Política
Prevendo uma possível prisão de Bolsonaro em decorrência da condenação por tentativa de golpe de Estado, a defesa do ex-presidente agiu rapidamente. Na última sexta-feira (21), os advogados solicitaram a Alexandre de Moraes que a detenção ocorresse no regime de prisão domiciliar. Apesar do pedido, o Supremo Tribunal Federal (STF) só analisou a solicitação no dia seguinte, sábado (22), e acabou negando o pedido.
O ministro Alexandre de Moraes justificou a decisão considerando os acontecimentos do sábado.
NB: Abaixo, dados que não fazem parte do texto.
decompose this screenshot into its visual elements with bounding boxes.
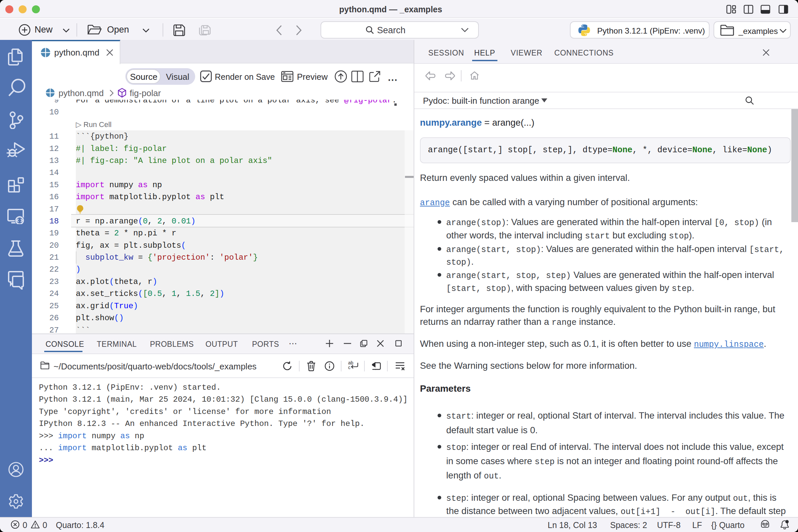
svg-text:c: c <box>348 365 350 370</box>
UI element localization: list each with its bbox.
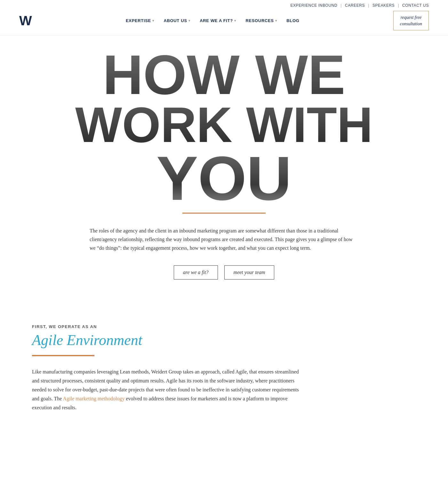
expertise-caret: ▾: [152, 19, 154, 22]
hero-line1: HOW WE: [19, 48, 429, 101]
nav-about-us[interactable]: ABOUT US ▾: [164, 18, 190, 23]
careers-link[interactable]: CAREERS: [345, 3, 365, 8]
nav-expertise[interactable]: EXPERTISE ▾: [126, 18, 154, 23]
hero-buttons: are we a fit? meet your team: [19, 265, 429, 279]
hero-line3: YOU: [19, 149, 429, 208]
sep3: |: [398, 3, 399, 8]
resources-caret: ▾: [275, 19, 277, 22]
speakers-link[interactable]: SPEAKERS: [372, 3, 395, 8]
cta-button[interactable]: request freeconsultation: [393, 11, 429, 30]
agile-pretitle: FIRST, WE OPERATE AS AN: [32, 324, 416, 329]
logo[interactable]: W: [19, 14, 32, 28]
agile-divider: [32, 355, 94, 356]
main-header: W EXPERTISE ▾ ABOUT US ▾ ARE WE A FIT? ▾…: [0, 8, 448, 35]
agile-section: FIRST, WE OPERATE AS AN Agile Environmen…: [0, 305, 448, 425]
sep1: |: [340, 3, 342, 8]
hero-line2: WORK WITH: [19, 101, 429, 148]
nav-resources[interactable]: RESOURCES ▾: [245, 18, 277, 23]
hero-body: The roles of the agency and the client i…: [90, 226, 358, 253]
meet-your-team-button[interactable]: meet your team: [224, 265, 275, 279]
sep2: |: [368, 3, 369, 8]
experience-inbound-link[interactable]: EXPERIENCE INBOUND: [290, 3, 337, 8]
agile-body: Like manufacturing companies leveraging …: [32, 367, 301, 412]
agile-title: Agile Environment: [32, 332, 416, 349]
agile-link[interactable]: Agile marketing methodology: [63, 396, 125, 401]
contact-us-link[interactable]: CONTACT US: [402, 3, 429, 8]
top-bar: EXPERIENCE INBOUND | CAREERS | SPEAKERS …: [0, 0, 448, 8]
about-caret: ▾: [188, 19, 190, 22]
hero-title: HOW WE WORK WITH YOU: [19, 48, 429, 208]
fit-caret: ▾: [234, 19, 236, 22]
nav-blog[interactable]: BLOG: [286, 18, 299, 23]
are-we-fit-button[interactable]: are we a fit?: [174, 265, 218, 279]
main-nav: EXPERTISE ▾ ABOUT US ▾ ARE WE A FIT? ▾ R…: [126, 18, 299, 23]
hero-section: HOW WE WORK WITH YOU The roles of the ag…: [0, 35, 448, 305]
nav-are-we-fit[interactable]: ARE WE A FIT? ▾: [200, 18, 236, 23]
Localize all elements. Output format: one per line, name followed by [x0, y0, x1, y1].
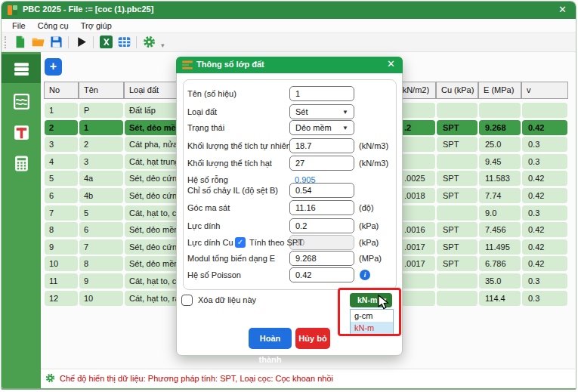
table-cell-ten[interactable]: 4b — [79, 188, 123, 203]
table-cell-v[interactable]: 0.3 — [522, 291, 567, 306]
table-cell-no[interactable]: 3 — [45, 137, 78, 152]
table-cell-v[interactable]: 0.3 — [522, 154, 567, 169]
cancel-button[interactable]: Hủy bỏ — [295, 328, 330, 349]
table-cell-no[interactable]: 1 — [45, 103, 78, 118]
menu-file[interactable]: File — [6, 19, 32, 32]
toolbar-overflow-icon[interactable]: ▾ — [161, 42, 165, 49]
table-header-ten[interactable]: Tên — [79, 82, 124, 99]
table-cell-ten[interactable]: P — [79, 103, 123, 118]
table-cell-ten[interactable]: 3 — [79, 154, 123, 169]
table-cell-cu[interactable] — [437, 291, 478, 306]
table-cell-e[interactable] — [479, 103, 521, 118]
menu-help[interactable]: Trợ giúp — [75, 19, 118, 32]
table-cell-cu[interactable] — [437, 103, 478, 118]
field-input[interactable]: 0.42 — [289, 267, 354, 282]
table-cell-cu[interactable]: SPT — [437, 171, 478, 186]
window-close-icon[interactable]: ✕ — [558, 4, 567, 15]
table-cell-ten[interactable]: 5 — [79, 205, 123, 221]
unit-system-dropdown[interactable]: kN-m ▼ — [350, 293, 392, 307]
table-cell-v[interactable]: 0.42 — [522, 239, 567, 255]
info-icon[interactable]: i — [360, 270, 370, 280]
table-cell-v[interactable]: 0.3 — [522, 273, 567, 289]
table-cell-e[interactable]: 7.74 — [479, 188, 521, 203]
table-cell-e[interactable]: 7.456 — [479, 222, 521, 237]
table-cell-ten[interactable]: 10 — [79, 291, 123, 306]
table-cell-e[interactable]: 9.268 — [479, 120, 521, 135]
unit-option-kN-m[interactable]: kN-m — [351, 322, 393, 334]
field-input[interactable]: Dẻo mềm▼ — [289, 120, 354, 135]
table-cell-ten[interactable]: 7 — [79, 239, 123, 255]
sidebar-item-soil-profile[interactable] — [2, 87, 41, 116]
table-cell-v[interactable]: 0.42 — [522, 171, 567, 186]
table-cell-no[interactable]: 7 — [45, 205, 78, 221]
menu-tools[interactable]: Công cụ — [32, 19, 75, 32]
table-cell-e[interactable]: 11.495 — [479, 239, 521, 255]
table-cell-ten[interactable]: 9 — [79, 273, 123, 289]
table-header-v[interactable]: v — [521, 82, 568, 99]
table-header-cu[interactable]: Cu (kPa) — [436, 82, 478, 99]
table-cell-no[interactable]: 6 — [45, 188, 78, 203]
table-cell-v[interactable]: 0.42 — [522, 188, 567, 203]
field-input[interactable]: 18.7 — [289, 138, 354, 153]
table-header-e[interactable]: E (MPa) — [478, 82, 521, 99]
finish-button[interactable]: Hoàn thành — [249, 328, 292, 349]
table-cell-cu[interactable]: SPT — [437, 137, 478, 152]
table-cell-e[interactable]: 114.4 — [479, 291, 521, 306]
table-cell-no[interactable]: 8 — [45, 222, 78, 237]
field-input[interactable]: 11.16 — [289, 200, 354, 215]
table-cell-v[interactable]: 0.3 — [522, 137, 567, 152]
table-cell-v[interactable]: 0.42 — [522, 256, 567, 271]
field-input[interactable]: 27 — [289, 156, 354, 171]
table-cell-e[interactable]: 11.583 — [479, 171, 521, 186]
field-input[interactable]: 1 — [289, 86, 354, 101]
table-cell-no[interactable]: 11 — [45, 273, 78, 289]
table-cell-cu[interactable] — [437, 205, 478, 221]
table-cell-cu[interactable]: SPT — [437, 256, 478, 271]
table-cell-cu[interactable]: SPT — [437, 222, 478, 237]
table-cell-no[interactable]: 10 — [45, 256, 78, 271]
table-cell-no[interactable]: 12 — [45, 291, 78, 306]
settings-button[interactable] — [141, 34, 157, 51]
table-cell-ten[interactable]: 2 — [79, 137, 123, 152]
table-view-button[interactable] — [116, 34, 132, 51]
table-cell-cu[interactable]: SPT — [437, 239, 478, 255]
sidebar-item-calculation[interactable] — [2, 149, 41, 177]
table-cell-v[interactable]: 0.42 — [522, 222, 567, 237]
spt-checkbox[interactable]: ✓ — [235, 237, 246, 248]
table-cell-no[interactable]: 5 — [45, 171, 78, 186]
open-file-button[interactable] — [29, 34, 46, 51]
table-cell-e[interactable]: 6.786 — [479, 256, 521, 271]
table-cell-e[interactable]: 35.0 — [479, 273, 521, 289]
table-cell-cu[interactable]: SPT — [437, 188, 478, 203]
field-input[interactable]: Sét▼ — [289, 104, 354, 119]
unit-option-g-cm[interactable]: g-cm — [351, 310, 393, 322]
table-cell-v[interactable]: 0.42 — [522, 120, 567, 135]
table-header-no[interactable]: No — [44, 82, 79, 99]
table-cell-no[interactable]: 9 — [45, 239, 78, 255]
table-cell-v[interactable] — [522, 103, 567, 118]
sidebar-item-soil-layers-table[interactable] — [2, 54, 41, 83]
field-input[interactable]: 0.2 — [289, 218, 354, 233]
table-cell-ten[interactable]: 1 — [79, 120, 123, 135]
table-cell-v[interactable]: 0.3 — [522, 205, 567, 221]
table-cell-e[interactable]: 25.0 — [479, 137, 521, 152]
delete-data-checkbox[interactable] — [181, 295, 193, 306]
save-button[interactable] — [48, 34, 64, 51]
dialog-close-icon[interactable]: ✕ — [387, 58, 395, 69]
table-cell-no[interactable]: 2 — [45, 120, 78, 135]
table-cell-ten[interactable]: 4a — [79, 171, 123, 186]
run-button[interactable] — [73, 34, 89, 51]
field-input[interactable]: 0.54 — [289, 183, 354, 198]
table-cell-e[interactable]: 9.45 — [479, 154, 521, 169]
sidebar-item-pile-section[interactable] — [2, 118, 41, 147]
table-cell-ten[interactable]: 8 — [79, 256, 123, 271]
field-input[interactable]: 9.268 — [289, 251, 354, 266]
table-cell-cu[interactable] — [437, 154, 478, 169]
table-cell-cu[interactable] — [437, 273, 478, 289]
new-file-button[interactable] — [11, 34, 28, 51]
table-cell-ten[interactable]: 6 — [79, 222, 123, 237]
add-layer-button[interactable]: + — [45, 58, 62, 76]
excel-export-button[interactable] — [97, 34, 114, 51]
table-cell-cu[interactable]: SPT — [437, 120, 478, 135]
table-cell-no[interactable]: 4 — [45, 154, 78, 169]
Pouco antes do despacho, Bolsonaro já havia sido preso preventivamente, o que levou Moraes a entender que o pedido da defesa estava “prejudicado”.
Além disso, a defesa também agiu por outro caminho. Os advogados do ex-presidente também enviaram à justiça um documento sobre a saúde de Bolsonaro. Tratava-se de um laudo médico apresentando 10 doenças graves que Bolsonaro têm enfrentado.
Entenda
Este pedido está atrelado à condenação do ex-presidente aos 27 anos de prisão pela tentativa de golpe de Estado. Ou seja, não tem vínculo com a prisão cautelar do ex-presidente realizada neste sábado (22) pela Polícia Federal (PF).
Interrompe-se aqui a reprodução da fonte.